The annual meeting comes after SoftBank in May announced its first closing of a massive 10 trillion yen ($93 billion) technology investment fund with Saudi Arabia and other partners, including the United Arab Emirates' Mubadala Investment and tech luminaries like Apple and Qualcomm, among others. SoftBank will be investing up to $28 billion in the new entity, while $65 billion will come from other partners.

The meeting also comes roughly a year after Nikesh Arora, a billionaire former Google executive that Son tapped to be his successor, abruptly stepped down as the company's No. 2 after what the two described as disagreements over the timing of his accession to the CEO's chair.

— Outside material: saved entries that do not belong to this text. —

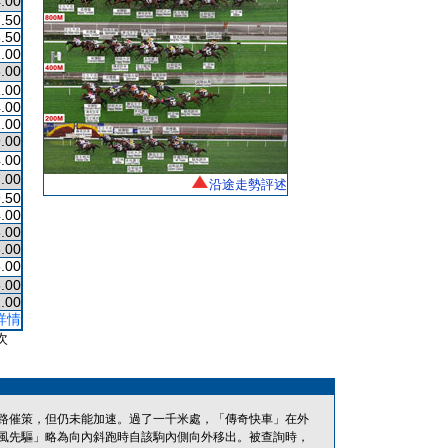
.00
.50
.50
.00
.00
.00
.00
.00
.00
.00
.00
沿途走勢評述
.50
.00
.00
.00
.00
.00
.00
詳情
次
路催策，但仍未能加速。過了一千米處，「傳奇快車」在外
風先驅」略為向內斜跑時自該駒內側向外移出。被查詢時，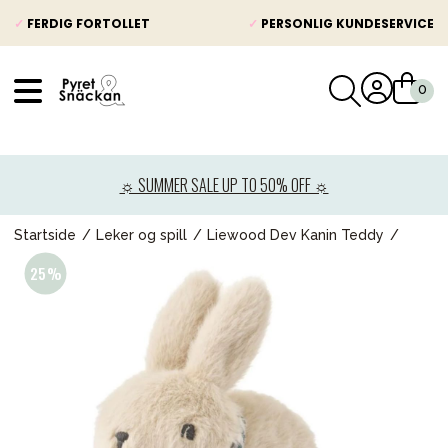
✓
FERDIG FORTOLLET
✓
PERSONLIG KUNDESERVICE
VÅRT SORTIMENT
Nyheter
☼ SUMMER SALE UP TO 50% OFF ☼
Barnevogner
Bilstol
Startside
Leker og spill
Liewood Dev Kanin Teddy
Babypakke
Barn og baby
Leker og spill
Mamma & Pappa
Møbler & seng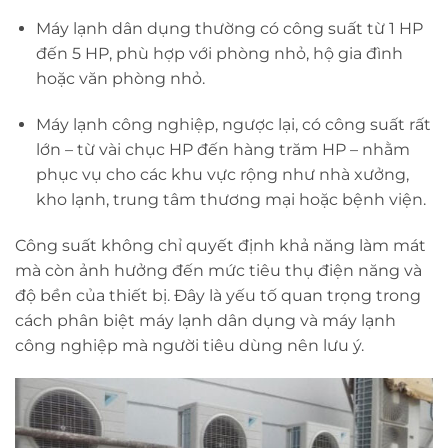
Máy lạnh dân dụng thường có công suất từ 1 HP
đến 5 HP, phù hợp với phòng nhỏ, hộ gia đình
hoặc văn phòng nhỏ.
Máy lạnh công nghiệp, ngược lại, có công suất rất
lớn – từ vài chục HP đến hàng trăm HP – nhằm
phục vụ cho các khu vực rộng như nhà xưởng,
kho lạnh, trung tâm thương mại hoặc bệnh viện.
Công suất không chỉ quyết định khả năng làm mát
mà còn ảnh hưởng đến mức tiêu thụ điện năng và
độ bền của thiết bị. Đây là yếu tố quan trọng trong
cách phân biệt máy lạnh dân dụng và máy lạnh
công nghiệp mà người tiêu dùng nên lưu ý.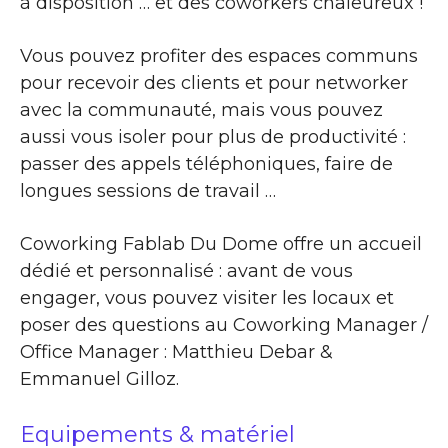
à disposition … et des coworkers chaleureux !
Vous pouvez profiter des espaces communs
pour recevoir des clients et pour networker
avec la communauté, mais vous pouvez
aussi vous isoler pour plus de productivité :
passer des appels téléphoniques, faire de
longues sessions de travail …
Coworking Fablab Du Dome offre un accueil
dédié et personnalisé : avant de vous
engager, vous pouvez visiter les locaux et
poser des questions au Coworking Manager /
Office Manager : Matthieu Debar &
Emmanuel Gilloz.
Equipements & matériel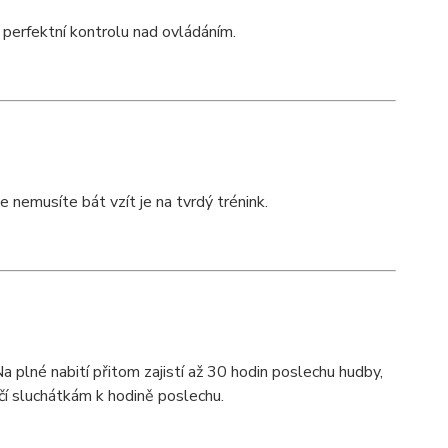
e perfektní kontrolu nad ovládáním.
e nemusíte bát vzít je na tvrdý trénink.
plné nabití přitom zajistí až 30 hodin poslechu hudby,
ačí sluchátkám k hodině poslechu.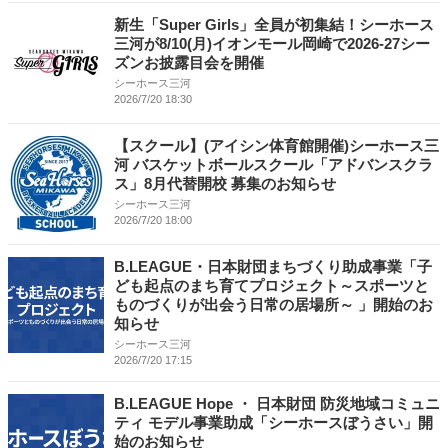
新生「Super Girls」全員が初集結！シーホース
三河が8/10(月)イオンモール岡崎で2026-27シー
ズンお披露目会を開催
シーホース三河
2026/7/20 18:30
【スクール】(アイシン体育館開催)シーホース三
河 バスケットボールスクール「アドバンスクラ
ス」8月代替開校 募集のお知らせ
シーホース三河
2026/7/20 18:00
B.LEAGUE・日本財団まちづくり助成事業「子
ども起点のまち育てプロジェクト～スポーツと
ものづくりが出会う日常の居場所～ 」開始のお
知らせ
シーホース三河
2026/7/20 17:15
B.LEAGUE Hope ・ 日本財団 防災地域コミュニ
ティ モデル事業助成「シーホースぼうさい」開
始のお知らせ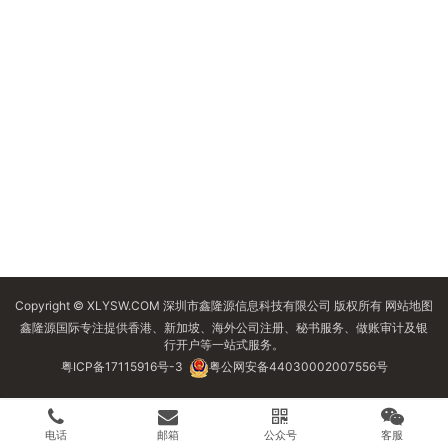
Copyright © XLYSW.COM 深圳市鑫隆源信息科技有限公司 版权所有
网站地图
鑫隆源国际专注提供香港、新加坡、海外公司注册、秘书服务、做账审计及银
行开户等一站式服务。
粤ICP备17115916号-3
粤公网安备44030002007556号
电话
邮箱
公众号
客服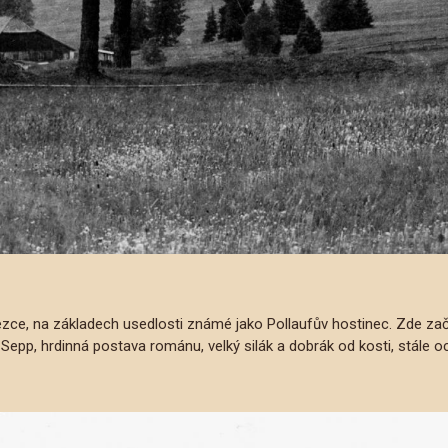
stezce, na základech usedlosti známé jako Pollaufův hostinec. Zde 
 Sepp, hrdinná postava románu, velký silák a dobrák od kosti, stále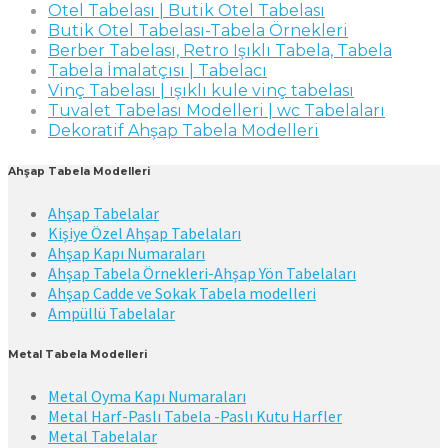
Otel Tabelası | Butik Otel Tabelası
Butik Otel Tabelası-Tabela Örnekleri
Berber Tabelası, Retro Işıklı Tabela, Tabela
Tabela İmalatçısı | Tabelacı
Vinç Tabelası | ışıklı kule vinç tabelası
Tuvalet Tabelası Modelleri | wc Tabelaları
Dekoratif Ahşap Tabela Modelleri
Ahşap Tabela Modelleri
Ahşap Tabelalar
Kişiye Özel Ahşap Tabelaları
Ahşap Kapı Numaraları
Ahşap Tabela Örnekleri-Ahşap Yön Tabelaları
Ahşap Cadde ve Sokak Tabela modelleri
Ampüllü Tabelalar
Metal Tabela Modelleri
Metal Oyma Kapı Numaraları
Metal Harf-Paslı Tabela -Paslı Kutu Harfler
Metal Tabelalar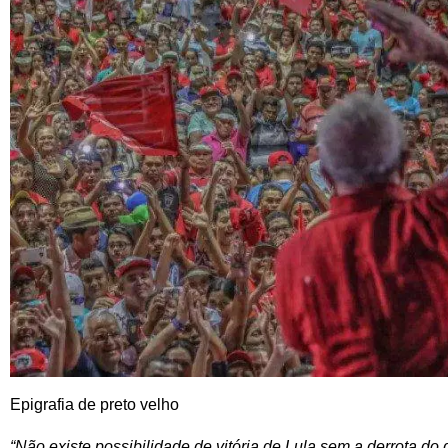
Epigrafia de preto velho
“Não existe possibilidade de vitória de Lula sem a derrota do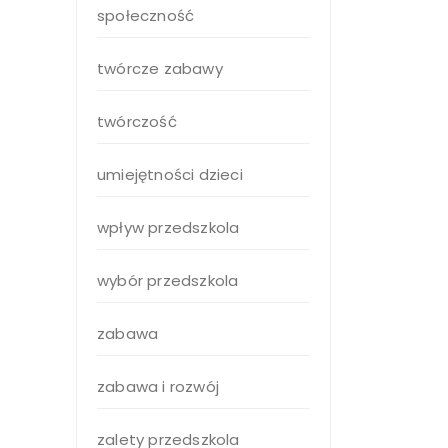
społeczność
twórcze zabawy
twórczość
umiejętności dzieci
wpływ przedszkola
wybór przedszkola
zabawa
zabawa i rozwój
zalety przedszkola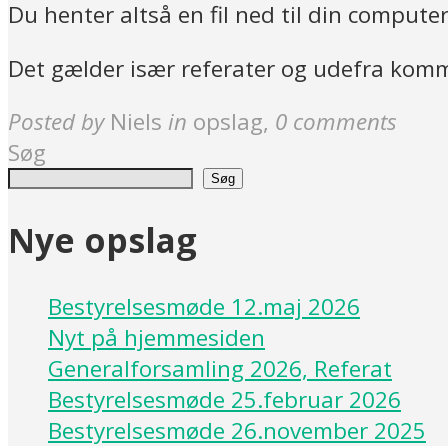
Du henter altså en fil ned til din compute
Det gælder især referater og udefra kom
Posted by
Niels
in
opslag
,
0 comments
Søg
Søg
Nye opslag
Bestyrelsesmøde 12.maj 2026
Nyt på hjemmesiden
Generalforsamling 2026, Referat
Bestyrelsesmøde 25.februar 2026
Bestyrelsesmøde 26.november 2025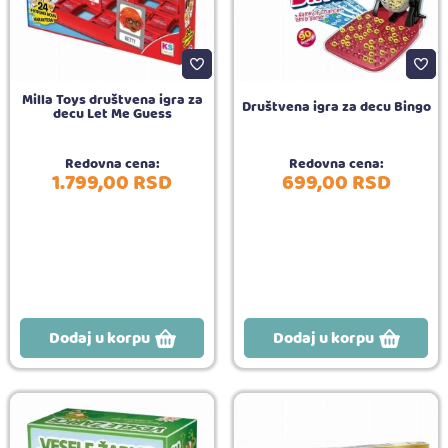
Milla Toys društvena igra za
Društvena igra za decu Bingo
decu Let Me Guess
Redovna cena:
Redovna cena:
1.799,
00
RSD
699,
00
RSD
Dodaj u korpu
Dodaj u korpu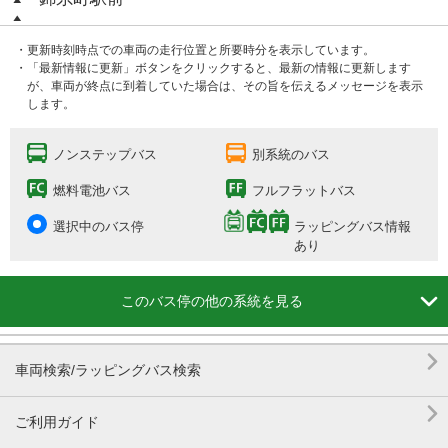
・更新時刻時点での車両の走行位置と所要時分を表示しています。
・「最新情報に更新」ボタンをクリックすると、最新の情報に更新します
が、車両が終点に到着していた場合は、その旨を伝えるメッセージを表示
します。
ノンステップバス
別系統のバス
燃料電池バス
フルフラットバス
選択中のバス停
ラッピングバス情報
あり

このバス停の他の系統を見る

車両検索/ラッピングバス検索

ご利用ガイド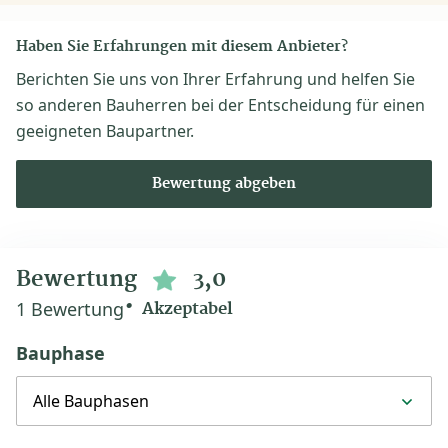
Haben Sie Erfahrungen mit diesem Anbieter?
Berichten Sie uns von Ihrer Erfahrung und helfen Sie
so anderen Bauherren bei der Entscheidung für einen
geeigneten Baupartner.
Bewertung abgeben
Bewertung
3,0
1 Bewertung
Akzeptabel
Bauphase
Alle Bauphasen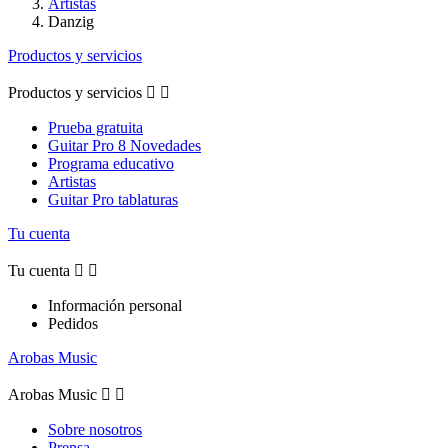
Artistas
Danzig
Productos y servicios
Productos y servicios


Prueba gratuita
Guitar Pro 8 Novedades
Programa educativo
Artistas
Guitar Pro tablaturas
Tu cuenta
Tu cuenta


Información personal
Pedidos
Arobas Music
Arobas Music


Sobre nosotros
Prensa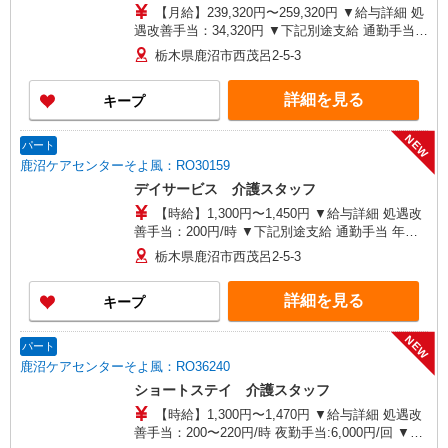
【月給】239,320円〜259,320円 ▼給与詳細 処
遇改善手当：34,320円 ▼下記別途支給 通勤手当
年末年始手当：380円/時 寸志あり：年2回（6月・
栃木県鹿沼市西茂呂2-5-3
12月） ※業績による 特別報酬：平均33.8万円（最
高額130万円） ※2025年6月支給実績 ※処遇改善
詳細を見る
キープ
手当は試用期間中(3ヶ月)は支給なし
NEW
パート
鹿沼ケアセンターそよ風：RO30159
デイサービス 介護スタッフ
【時給】1,300円〜1,450円 ▼給与詳細 処遇改
善手当：200円/時 ▼下記別途支給 通勤手当 年末
年始手当：380円/時 寸志あり：年2回（6月・12
栃木県鹿沼市西茂呂2-5-3
月） ※業績による ※処遇改善手当は試用期間中(3
ヶ月)は支給なし
詳細を見る
キープ
NEW
パート
鹿沼ケアセンターそよ風：RO36240
ショートステイ 介護スタッフ
【時給】1,300円〜1,470円 ▼給与詳細 処遇改
善手当：200〜220円/時 夜勤手当:6,000円/回 ▼下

Son is seen by many in the industry as visionary, with an instinct for picking winners. He built SoftBank into one of Japan's largest mobile phone service providers, while creating a sprawling portfolio that includes significant stakes in Chinese e-commerce behemoth Alibaba Group Holding and Japanese internet portal Yahoo Japan. SoftBank also owns U.S. wireless carrier Sprint, which has been working on a turnaround.

On Wednesday, shareholders asked about his succession plans, with some worrying about what would happen to the company if he fell ill or could no longer lead it. Son has said on numerous occasions that he wants to retire in his 60s.

Son said he plans to look for a successor from within SoftBank over the next 10 years.

"I think my successor will be chosen from someone in management who is already playing an active role in our group," he said.